Conclusion économique : il faudrait créer, en Europe, une zone de libre-échange dont l’adhésion serait obligatoire pour l’Allemagne, comme pour les nouveaux Etats, issus du démantèlement de l’ancienne Autriche-Hongrie. Prophétique ! Conclusion politique : le fait de maintenir indéfiniment les nations vaincues dans la misère par esprit de vengeance va se retourner contre les Alliés, en provoquant "la lutte finale entre les forces de la Réaction et les convulsions désespérées de la Révolution". Prophétique !
« Au cours des douze dernières années, écrit un Keynes désabusé en 1931_, je n’ai que très peu d’influence – ou pas du tout – sur la politique. Mais dans_ le rôle de Cassandre, j’ai eu, en tant que prophète, un succès considérable. »
Et, en effet, certaines formules de son livre, un peu trop brillantes ou trop polémiques pour l’establishment, lui valent la défaveur du Trésor. On se méfie d’un témoin qui dresse des portraits peu flatteurs des politiciens qu’il sert. Il se replie à Cambridge et y devient le centre d’un réseau d’esprits indépendants et brillants, somme toute assez aristocratique.
Les idées fondamentales de la théorie keynésienne
En tant qu’économiste, Keynes s’appuie sur plusieurs idées-forces :
- La quête erronée de l'équilibre
Toutes les grandes théories sont fondées, de manière erronée, sur une notion d’équilibre ; elles amènent les dirigeants politiques à chercher à "rétablir les équilibres" alors que l’appréhension juste des mécanismes économiques globaux devrait raisonner, au contraire, en termes dynamiques.
- Le concept de rareté est dépassé
Les économistes traditionnels travaillent à partir du concept de rareté. Or, celui-ci est dépassé : grâce au progrès technique accumulé, les nations développées sont entrées dans une ère de relative abondance. Economiser vertueusement, comme le faisait la société victorienne constitue le sacrifice bien inutile d’un plaisir actuel au profit d’un futur chimérique. Grâce à la macro-économie, il devrait être possible de satisfaire tous les besoins.
- Microéconomie et macroéconomie sont des domaines à étudier séparément
Un peu comme en physique, où la mécanique quantique et la relativité générale ne sont pas compatibles, en économie, il faut se garder de généraliser ce qu’on observe au niveau de l’entreprise et de la consommation à celui de l'économie d'un pays tout entier
- En période de crise, l'Etat doit accroître la demande en creusant les déficits
Les forces du marché, livrées à elles-mêmes, ne produisent pas les situations optimales que prétendent les économistes classiques. Elles peuvent engendrer le chômage, ou des inégalités de revenus déstabilisatrices pour la société dans son ensemble. La régulation du système et, en particulier, la gestion de la demande globale incombent à l’Etat. En période de crise, il doit accroître la demande globale en creusant les déficits. Car cela provoque un accroissement de la production supérieur à la hausse des dépenses publiques : c'est le "multiplicateur keynésien".

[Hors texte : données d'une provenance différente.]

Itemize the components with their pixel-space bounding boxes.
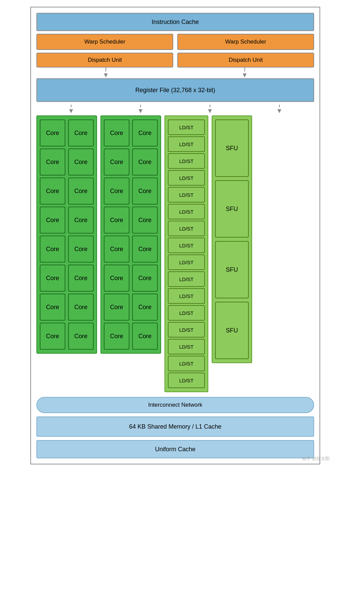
ldst-4: LD/ST xyxy=(168,170,205,186)
watermark: 知乎 @捏太阳 xyxy=(302,456,330,462)
cores-row-2: Core Core xyxy=(40,148,94,176)
cores2-row-4: Core Core xyxy=(104,207,158,234)
core-2-15: Core xyxy=(104,323,129,350)
uniform-cache-block: Uniform Cache xyxy=(36,440,314,458)
core-1-13: Core xyxy=(40,294,65,321)
core-2-13: Core xyxy=(104,294,129,321)
cores-row-6: Core Core xyxy=(40,265,94,292)
cores2-row-1: Core Core xyxy=(104,119,158,146)
cores2-row-6: Core Core xyxy=(104,265,158,292)
core-2-11: Core xyxy=(104,265,129,292)
core-1-5: Core xyxy=(40,178,65,205)
core-2-9: Core xyxy=(104,236,129,263)
ldst-15: LD/ST xyxy=(168,356,205,371)
core-2-5: Core xyxy=(104,178,129,205)
interconnect-label: Interconnect Network xyxy=(148,402,203,408)
ldst-3: LD/ST xyxy=(168,153,205,169)
ldst-9: LD/ST xyxy=(168,254,205,270)
core-1-9: Core xyxy=(40,236,65,263)
core-2-7: Core xyxy=(104,207,129,234)
core-2-16: Core xyxy=(132,323,158,350)
core-1-11: Core xyxy=(40,265,65,292)
execution-units-row: Core Core Core Core Core Core Core Core … xyxy=(36,115,314,392)
core-2-10: Core xyxy=(132,236,158,263)
arrow-1: ▼ xyxy=(102,68,109,78)
ldst-10: LD/ST xyxy=(168,271,205,287)
arrow-5: ▼ xyxy=(207,105,213,114)
core-1-14: Core xyxy=(68,294,94,321)
dispatch-unit-1: Dispatch Unit xyxy=(36,53,173,68)
core-2-3: Core xyxy=(104,148,129,176)
ldst-panel: LD/ST LD/ST LD/ST LD/ST LD/ST LD/ST LD/S… xyxy=(164,115,208,392)
ldst-12: LD/ST xyxy=(168,305,205,321)
register-file-block: Register File (32,768 x 32-bit) xyxy=(36,78,314,102)
dispatch-unit-2: Dispatch Unit xyxy=(177,53,314,68)
warp-scheduler-1: Warp Scheduler xyxy=(36,34,173,50)
ldst-2: LD/ST xyxy=(168,136,205,152)
sfu-1: SFU xyxy=(215,119,249,177)
ldst-16: LD/ST xyxy=(168,373,205,388)
cores-row-5: Core Core xyxy=(40,236,94,263)
cores2-row-3: Core Core xyxy=(104,178,158,205)
cores-panel-2: Core Core Core Core Core Core Core Core … xyxy=(100,115,161,354)
diagram-wrapper: Instruction Cache Warp Scheduler Warp Sc… xyxy=(30,7,334,464)
register-file-label: Register File (32,768 x 32-bit) xyxy=(135,87,215,94)
ldst-11: LD/ST xyxy=(168,288,205,304)
warp-scheduler-2: Warp Scheduler xyxy=(177,34,314,50)
cores-row-8: Core Core xyxy=(40,323,94,350)
core-1-7: Core xyxy=(40,207,65,234)
arrow-4: ▼ xyxy=(137,105,144,114)
core-1-12: Core xyxy=(68,265,94,292)
ldst-7: LD/ST xyxy=(168,221,205,236)
core-1-3: Core xyxy=(40,148,65,176)
core-2-4: Core xyxy=(132,148,158,176)
ldst-6: LD/ST xyxy=(168,204,205,219)
cores-row-3: Core Core xyxy=(40,178,94,205)
cores-row-1: Core Core xyxy=(40,119,94,146)
arrows-to-exec: ▼ ▼ ▼ ▼ xyxy=(36,103,314,114)
cores2-row-8: Core Core xyxy=(104,323,158,350)
ldst-1: LD/ST xyxy=(168,119,205,135)
cores-panel-1: Core Core Core Core Core Core Core Core … xyxy=(36,115,97,354)
core-1-8: Core xyxy=(68,207,94,234)
ldst-8: LD/ST xyxy=(168,238,205,253)
ldst-13: LD/ST xyxy=(168,322,205,338)
arrow-2: ▼ xyxy=(241,68,248,78)
ldst-14: LD/ST xyxy=(168,339,205,354)
sfu-panel: SFU SFU SFU SFU xyxy=(212,115,252,363)
instruction-cache-label: Instruction Cache xyxy=(152,19,199,26)
core-2-6: Core xyxy=(132,178,158,205)
core-2-8: Core xyxy=(132,207,158,234)
cores2-row-7: Core Core xyxy=(104,294,158,321)
cores2-row-2: Core Core xyxy=(104,148,158,176)
sfu-3: SFU xyxy=(215,241,249,298)
diagram-container: Instruction Cache Warp Scheduler Warp Sc… xyxy=(30,7,320,464)
sfu-2: SFU xyxy=(215,180,249,238)
interconnect-block: Interconnect Network xyxy=(36,397,314,413)
cores-row-7: Core Core xyxy=(40,294,94,321)
core-1-10: Core xyxy=(68,236,94,263)
arrows-to-register: ▼ ▼ xyxy=(36,68,314,78)
uniform-cache-label: Uniform Cache xyxy=(155,446,195,453)
cores-row-4: Core Core xyxy=(40,207,94,234)
shared-memory-block: 64 KB Shared Memory / L1 Cache xyxy=(36,416,314,437)
arrow-3: ▼ xyxy=(68,105,74,114)
dispatch-unit-row: Dispatch Unit Dispatch Unit xyxy=(36,53,314,68)
core-1-2: Core xyxy=(68,119,94,146)
shared-memory-label: 64 KB Shared Memory / L1 Cache xyxy=(129,423,221,430)
sfu-4: SFU xyxy=(215,302,249,359)
core-1-4: Core xyxy=(68,148,94,176)
core-2-1: Core xyxy=(104,119,129,146)
core-2-12: Core xyxy=(132,265,158,292)
core-1-6: Core xyxy=(68,178,94,205)
arrow-6: ▼ xyxy=(276,105,283,114)
warp-scheduler-row: Warp Scheduler Warp Scheduler xyxy=(36,34,314,50)
core-1-16: Core xyxy=(68,323,94,350)
instruction-cache-block: Instruction Cache xyxy=(36,13,314,31)
ldst-5: LD/ST xyxy=(168,187,205,202)
core-1-1: Core xyxy=(40,119,65,146)
core-2-14: Core xyxy=(132,294,158,321)
cores2-row-5: Core Core xyxy=(104,236,158,263)
core-1-15: Core xyxy=(40,323,65,350)
core-2-2: Core xyxy=(132,119,158,146)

Le New Deal de Roosevelt, le keynésianisme en action
Kim Phillips Fein, dans The New Republic, résume ainsi la révolution produite par Keynes
La théorie conventionnelle suggère que si seulement les salaires tombaient suffisamment bas, les employeurs commenceraient à embaucher ; si seulement les prix dérapaient suffisamment, les gens recommenceraient à acheter ; si seulement les taux d’intérêt plongeaient suffisamment, il deviendrait intéressant pour les investisseurs d’emprunter pour construire de nouvelles usines. Mais la Grande Dépression (des années 1930) a démontré que ce point pourrait bien ne jamais être atteint. Laissés à eux-mêmes, les marchés pourraient bien parvenir à l’équilibre, en effet. Et laisser ainsi un tiers de la population au chômage…
Dans une telle circonstance, seul l’Etat peut stimuler la demande. Hélas, dans le langage journalistique courant, seul cet aspect du keynésianisme est retenu. Mais l'oeuvre de Keynes bien plus considérable. Son grand-oeuvre est malheureusement d'un accès difficile.
Sa Théorie générale de l’emploi, de l’intérêt et de la monnaie parut en langue anglaise en 1936. Il s'agit d'une révision générale de toutes les idées admises de son temps, pour lesquelles il a besoin d’introduire des concepts nouveaux – et que son traducteur français, pourtant polytechnicien et inspecteur des finances, Jean de Largentaye, eut bien du mal à rendre en français : "multiplicateur d’investissement", "propension à consommer", "préférence pour la liquidité", etc. Franklin D. Roosevelt était alors président des Etats-Unis depuis bientôt trois ans. Concrètement, la recette principale de Keynes commençait déjà à être mises en œuvre dans le cadre du New Deal : les déficits au service du plein emploi.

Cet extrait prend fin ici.